I was thinking about this last night…

In my earlier years in school (e.g., first grade), I thought of learning as facts. George Washington was the first POTUS. (And, a more handy acronym, the SCOTUS is the nation’s highest court.)

Of course, it’s not even true to say that all I was learning was facts, but it’s how I thought learning should be measured. Around that time I was also finishing up mastering the skill of reading, and learning arithmetic.

Nowadays, though, I learn very few facts. (In Forensics we learned that a person who has been poisoned usually has purple fringing (but not chromatic abberations…) on their extremities, especially fingertips.) But mostly, I’m learning concepts and strategies. Last night we talked about the Blue Ocean Strategy, for example. The “facts” might be what a “blue ocean” is, versus a “red ocean.” But I’m not here to learn colors. The real learning was the concepts and the strategy.
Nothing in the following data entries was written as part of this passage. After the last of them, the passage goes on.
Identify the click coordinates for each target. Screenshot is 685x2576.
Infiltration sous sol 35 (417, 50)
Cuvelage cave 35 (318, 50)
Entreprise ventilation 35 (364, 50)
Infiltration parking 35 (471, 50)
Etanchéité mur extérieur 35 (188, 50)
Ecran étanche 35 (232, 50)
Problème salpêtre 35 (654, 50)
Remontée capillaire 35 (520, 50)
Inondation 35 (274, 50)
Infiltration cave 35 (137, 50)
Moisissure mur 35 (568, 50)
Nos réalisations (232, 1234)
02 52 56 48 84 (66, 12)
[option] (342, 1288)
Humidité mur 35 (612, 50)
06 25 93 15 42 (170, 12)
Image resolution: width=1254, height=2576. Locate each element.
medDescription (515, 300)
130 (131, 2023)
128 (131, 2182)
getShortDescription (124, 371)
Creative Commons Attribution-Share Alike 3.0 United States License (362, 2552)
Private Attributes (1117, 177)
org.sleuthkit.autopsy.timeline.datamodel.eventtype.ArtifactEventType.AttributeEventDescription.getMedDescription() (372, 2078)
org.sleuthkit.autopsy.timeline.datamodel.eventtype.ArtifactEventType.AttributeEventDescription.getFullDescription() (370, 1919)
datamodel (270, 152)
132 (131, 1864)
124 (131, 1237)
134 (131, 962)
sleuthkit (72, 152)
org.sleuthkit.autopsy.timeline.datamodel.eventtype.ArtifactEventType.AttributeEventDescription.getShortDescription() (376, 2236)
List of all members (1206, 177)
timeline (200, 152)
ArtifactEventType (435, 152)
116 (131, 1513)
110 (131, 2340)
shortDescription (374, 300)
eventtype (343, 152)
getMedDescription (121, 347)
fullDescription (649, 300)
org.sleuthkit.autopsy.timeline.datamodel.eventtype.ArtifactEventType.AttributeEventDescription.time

The problem is that I haven’t quite gotten over that mindset that learning is measured in facts, and I’m not learning a lot of them. It also makes the “So, what have you learned?” question harder. “Well, a person who’s been poisoned may have a purple tint in their extremities,” but that’s not really going to impress people with my business knowledge. (I’ll be sure to bring it up an interview. I hear some businesses these days are looking for cutthroat people.)